Allahü teâlâ, lutf ederek, ihsân ederek, islâmiyyetin hakîkatinin netîceleri ve meyveleri olan (Kemâlât-i nübüvvet) makâmları da aşılınca, artık ilerlemek, çalışmakla, ahkâm-ı islâmiyyeye uymakla olmaz. O makâmlarda nasîb olan herşey, rahmân olan Allahü teâlânın yalnız lutf etmesi ile ve ihsânı ile olur. Bu makâmlarda îmânın, ilmin te’sîri yokdur. Kazanılanlar, yalnız ihsân ile, ikrâm iledir. Bu makâmlar, önceki makâmlardan pek çok dahâ yüksek ve pek çok genişdir. Öyle nûrludurlar ki, önceki makâmlarda bu nûrlar hiç bulunmaz.
Bu makâm, yalnız (Ülül’azm) olan Peygamberlere “aleyhimüssalevâtü vetteslîmât” verilmişdir. Bunlara tam uyan pek az seçilmişlere de ihsân ederler.
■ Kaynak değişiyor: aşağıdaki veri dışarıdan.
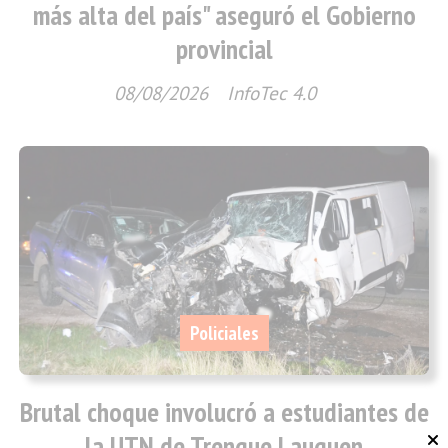
más alta del país" aseguró el Gobierno
provincial
08/08/2026
InfoTec 4.0
Policiales
Brutal choque involucró a estudiantes de
la UTN de Trenque Lauquen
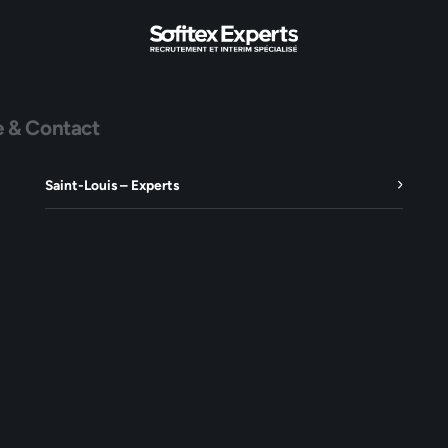
e & Contact
Saint-Louis – Experts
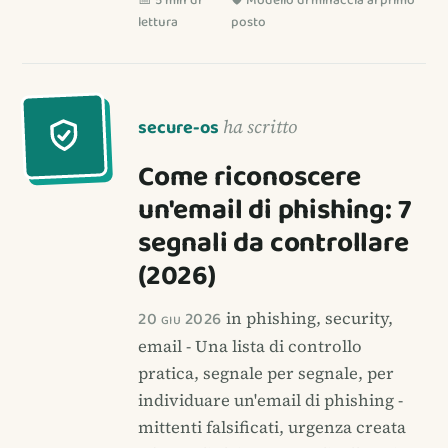
lettura
posto
secure-os
ha scritto
Come riconoscere
un'email di phishing: 7
segnali da controllare
(2026)
20 giu 2026
in phishing, security,
email - Una lista di controllo
pratica, segnale per segnale, per
individuare un'email di phishing -
mittenti falsificati, urgenza creata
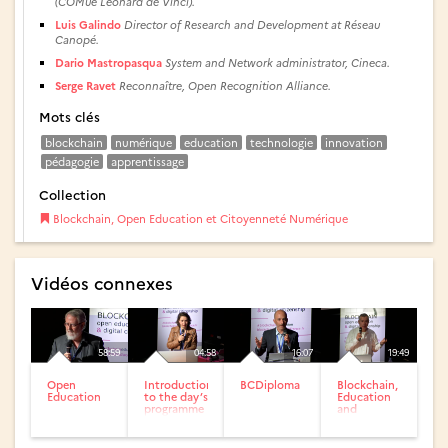
(COMue Léonard de Vinci).
Luis Galindo
Director of Research and Development at Réseau
Canopé.
Dario Mastropasqua
System and Network administrator, Cineca.
Serge Ravet
Reconnaître, Open Recognition Alliance.
Mots clés
blockchain
numérique
education
technologie
innovation
pédagogie
apprentissage
Collection
Blockchain, Open Education et Citoyenneté Numérique
Vidéos connexes
58:59
04:58
16:07
19:49
Open
Introduction
BCDiploma
Blockchain,
Education
to the day’s
Education
programme
and
/ Day 3
Sustainable
Development
Goals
İslâmiyyet, bütün bu yüce makâmların temelidir. Bütün kazancların sermâyesidir. Ağaç ne kadar dal budak verse de ve duvar ne kadar yükselse ve üzerine yüksek binâlar yapılsa da, köksüz ve temelsiz olamaz. Köke, temele her zemân muhtâc olurlar. Bir binâda ne kadar çok kat yükselirse yükselsin, aşağıdaki katlara hep muhtâcdırlar. Hiçbir kat, altındaki kata olan ihtiyâcından kurtulamaz. Aşağıdaki katlardan biri çürük olursa, yukardaki katların hepsi de çürük sayılır. Onlardan biri yıkılınca, yukardakiler de yıkılır. Demek ki, islâmiyyet her zemân ve her makâmda lâzımdır. Hangi makâmda olursa olsun, herkes islâmiyyete uymağa muhtâcdır. Allahü teâlâ, ihsân ederek, bu makâmdan da yukarı çıkılırsa, ele geçenler, ihsân ile değil, muhabbet ile olur. Bu makâmın bu yüksek derecesi, Peygamberlerin sonuncusu olan Muhammed aleyhisselâma mahsûsdur “aleyhi ve aleyhim ve alâ Âl-i küllinissalevâtü vetteslîmâtü vettehıyyâtü velberekât”. Bu yüce Peygambere tam uyanlardan ve izinde gidenlerden dilediklerini de bu ni’metle şereflendirirler. [Bu en yüksek makâm, âlem-i misâlde bir köşk şeklinde görünmekdedir.] Bu köşk çok yüksek görünüyor. Ebû Bekr-i Sıddîk, O yüce Peygambere tam uyduğu için, vâris olarak, bu köşkün içinde görünüyor. Hazret-i Ömer-ül-Fârûk da, bu ni’metle şereflenmişdir. Mü’minlerin annelerinden Hazret-i Hadîce ve Hazret-i Âişe-i Sıddîka da zevcelik bağı ile, bu köşkde görülmekdedir “radıyallahü anhüm ecma’în”. Her işin doğrusunu yalnız Allahü teâlâ bilir. Yâ Rabbî! Bize merhamet et! Bizleri doğru yola kavuşdur! Kıymetli kardeşim, ma’rifetler sâhibi şeyh Abdülhay, senelerce sohbetde bulundu. Şimdi memleketine gidiyor. Oraların makâmı kendisine verilmişdir. Bunu size birkaç satır ile bildirmek lâzım oldu. Ehlullah [ya’nî Allah adamları, ya’nî Evliyâ], hangi memleketde bulunursa, oradaki insanlar için büyük bir ni’metdir. Bunların se’âdete kavuşmaları için büyük müjdedir. Onları tanıyabilenlere, anlıyabilenlere ne mutlu!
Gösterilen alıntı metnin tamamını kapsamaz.